For each line in the material below that holds "Васильків", copy that line.

_Records for this task_

+ + + +

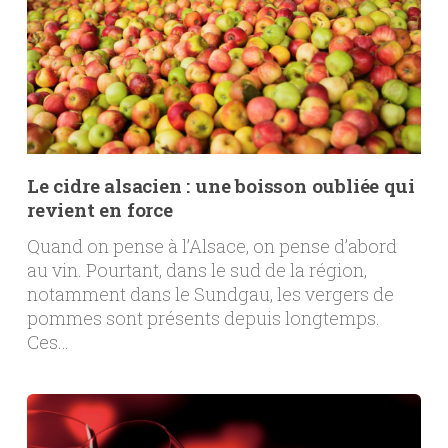
Le cidre alsacien : une boisson oubliée qui
revient en force
Quand on pense à l’Alsace, on pense d’abord
au vin. Pourtant, dans le sud de la région,
notamment dans le Sundgau, les vergers de
pommes sont présents depuis longtemps.
Ces…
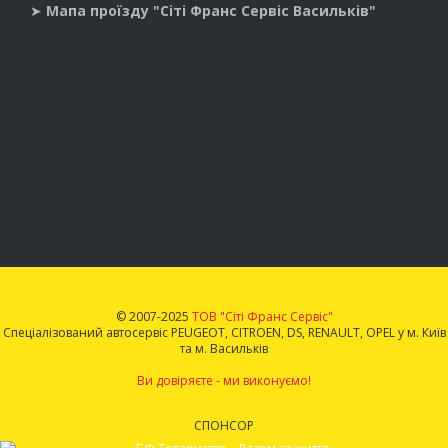
➤
Мапа проїзду "Сіті Франс Сервіс Васильків"
© 2007-2025
ТОВ "Сіті Франс Сервіс"
Спеціалізований автосервіс PEUGEOT, CITROEN, DS, RENAULT, OPEL у м. Київ
та м. Васильків
Ви довіряєте - ми виконуємо!
СПОНСОР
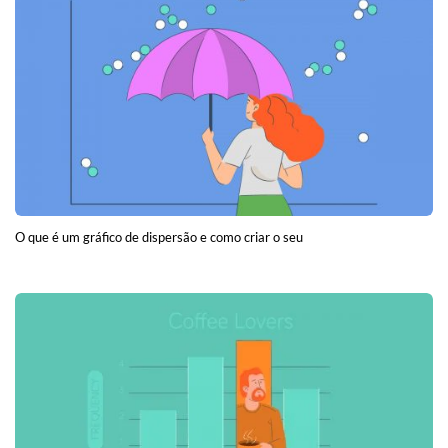
O que é um gráfico de dispersão e como criar o seu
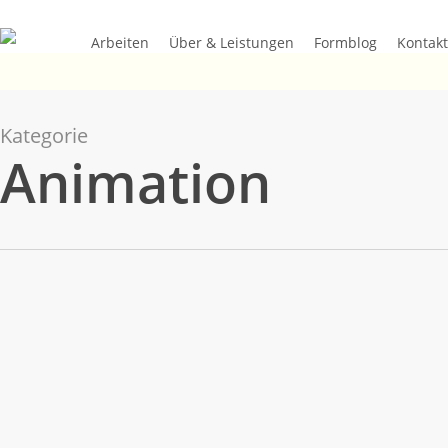
Skip
to
Arbeiten
Über & Leistungen
Formblog
Kontakt
main
content
Kategorie
Animation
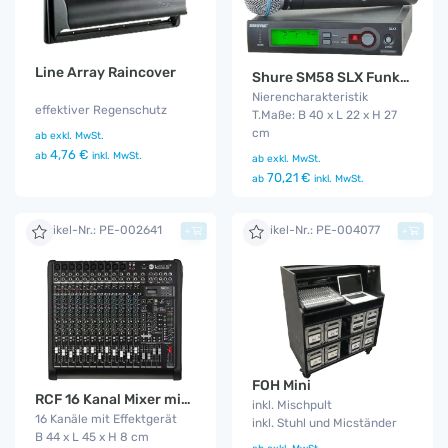
Line Array Raincover
Shure SM58 SLX Funkmikro
Nierencharakteristik
effektiver Regenschutz
T.Maße: B 40 x L 22 x H 27
cm
ab
exkl. MwSt.
4,76 €
ab
inkl. MwSt.
ab
exkl. MwSt.
70,21 €
ab
inkl. MwSt.
Artikel-Nr.: PE-002641
Artikel-Nr.: PE-004077
+
+
FOH Mini
RCF 16 Kanal Mixer mit MP3 Player
inkl. Mischpult
16 Kanäle mit Effektgerät
inkl. Stuhl und Micständer
B 44 x L 45 x H 8 cm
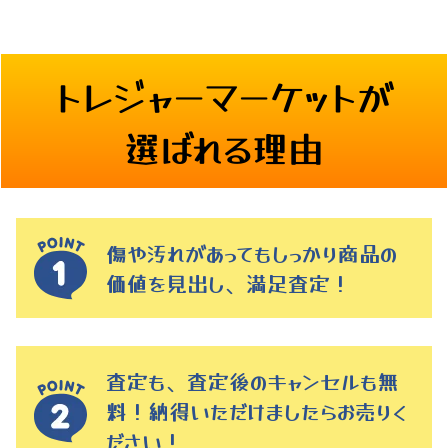
トレジャーマーケットが
選ばれる理由
傷や汚れがあってもしっかり商品の
価値を見出し、満足査定！
査定も、査定後のキャンセルも無
料！納得いただけましたらお売りく
ださい！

+ + + +

_Answer to this task_
Мапа проїзду "Сіті Франс Сервіс Васильків"
та м. Васильків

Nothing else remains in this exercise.